На другой день на шумном собрании жителей острова Беринга было решено отправить в Петропавловск для возвращения командиру броненосца «Ивами» сложенные в кучу перед ревкомом японские подарки. Погрузке их на «Адмирал Завойко» помешала штормовая погода, вынудившая посыльное судно прекратить сообщение с берегом и уйти.
23
В один из последних дней мая под покрывалом голубой дымки просыпался Владивосток. По глади бухты, чуть тронутой рябью утреннего бриза, лениво скользили грязно-коричневые паруса шампунек. Ночная тревога прошла, белогвардейцы не выступили. Смолкли редкие выстрелы, замолчали телефоны. Мастеровые и служащие уже спешили на работу.
У причалов военного порта подняли флаги корабли военной флотилии.
Вернулись из ночных нарядов матросы. На миноносцах был неполный комплект команд, почти не было офицеров: все сочувствовавшие белым, а вместе с ними и не желавшие участвовать в надвигавшихся событиях под разными предлогами сошли на берег и не вернулись. Но оставшиеся на борту исправно несли службу и были готовы отразить нападение беляков.
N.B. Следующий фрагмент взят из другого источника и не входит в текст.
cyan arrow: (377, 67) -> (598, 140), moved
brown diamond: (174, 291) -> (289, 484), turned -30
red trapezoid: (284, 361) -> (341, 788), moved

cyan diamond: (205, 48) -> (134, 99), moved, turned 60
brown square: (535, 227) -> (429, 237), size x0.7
Штабс-капитан Степанов, командир посыльного судна «Улисс», задумал недоброе. Избавившись от Беловеского, переведенного на «Адмирал Завойко», он списал остальных «красных» и подобрал новую команду. Накануне предполагаемого переворота «Улисс» стал кормой к Городской пристани за пределами военного порта.
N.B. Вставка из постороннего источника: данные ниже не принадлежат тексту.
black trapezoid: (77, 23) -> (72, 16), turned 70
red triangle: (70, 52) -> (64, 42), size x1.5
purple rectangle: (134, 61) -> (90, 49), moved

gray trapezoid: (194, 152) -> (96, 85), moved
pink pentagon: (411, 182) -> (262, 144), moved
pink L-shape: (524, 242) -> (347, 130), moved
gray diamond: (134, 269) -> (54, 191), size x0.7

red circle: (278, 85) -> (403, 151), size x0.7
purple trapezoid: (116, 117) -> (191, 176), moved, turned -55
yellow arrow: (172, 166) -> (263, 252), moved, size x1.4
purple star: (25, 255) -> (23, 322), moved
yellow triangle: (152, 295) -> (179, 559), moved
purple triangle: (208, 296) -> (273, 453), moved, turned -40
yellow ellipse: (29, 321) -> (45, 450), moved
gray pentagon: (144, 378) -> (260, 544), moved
Рано утром около сотни кадетов Хабаровского корпуса и добровольцев из буржуазной молодежи были посажены в две деревянные баржи, которые ещё с вечера стояли у Городской пристани. Ждали только сигнала, по которому катер «Люнет» должен был отбуксировать баржи с десантниками в военный порт.
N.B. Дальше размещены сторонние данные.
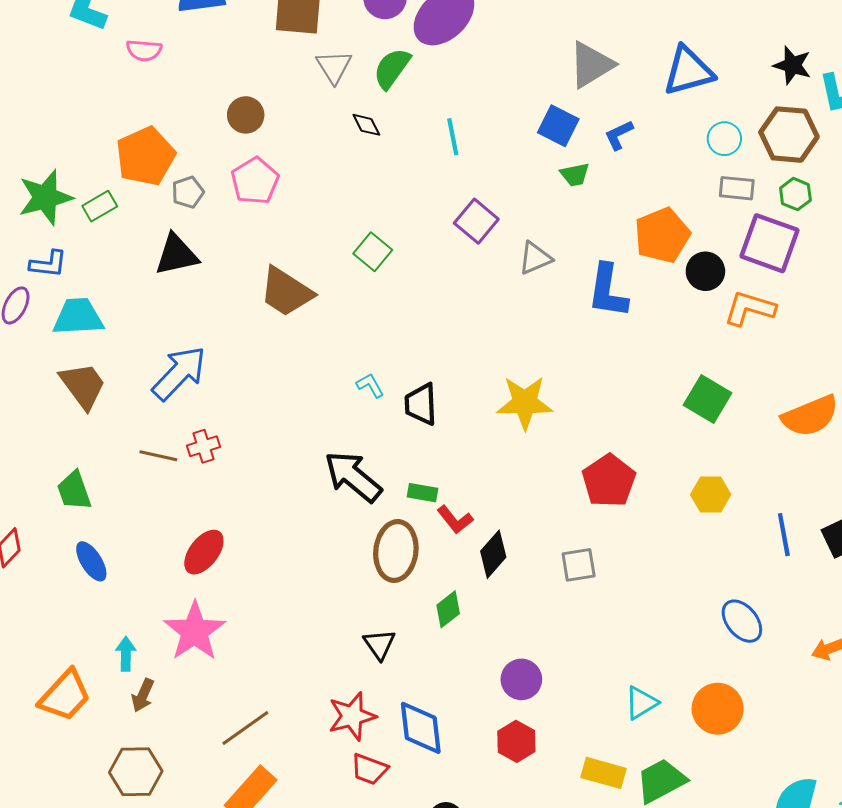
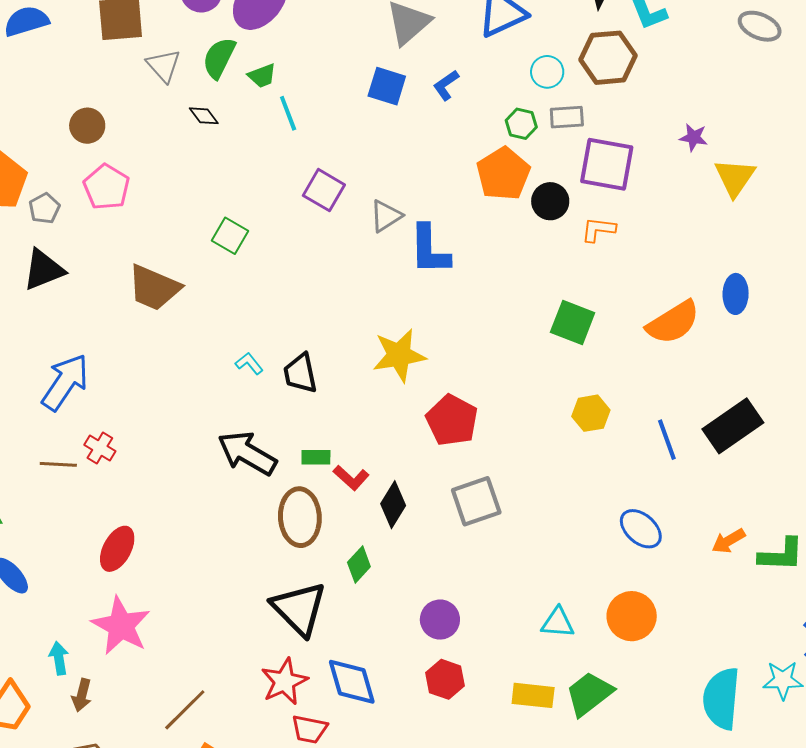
green trapezoid: (575, 175) -> (262, 76), moved
green hexagon: (795, 194) -> (521, 124), moved
blue L-shape: (608, 291) -> (430, 250), moved
orange L-shape: (750, 308) -> (598, 230), size x0.7
red cross: (203, 446) -> (100, 448), turned -32
red pentagon: (609, 481) -> (452, 420), moved
gray square: (579, 565) -> (476, 501), size x1.4
black triangle: (379, 644) -> (299, 609), size x1.8
cyan triangle: (641, 703) -> (558, 623), turned 45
Утро для горожан началось спокойно. Около 10 часов на Суйфунской улице неожиданно вспыхнула перестрелка. Это спрятавшиеся во дворах белогвардейцы напали на конвой, который вел арестованных ночью в следственную комиссию.
Степанов снял фуражку и перекрестился.
– С богом, – торжественно произнес он и приказал десанту отваливать.
Задача заключалась в том, чтобы захватить корабли военной флотилии и разоружить команды. Кадетов предупредили: над бортами носов не высовывать, не курить. Все они были вооружены японскими карабинами.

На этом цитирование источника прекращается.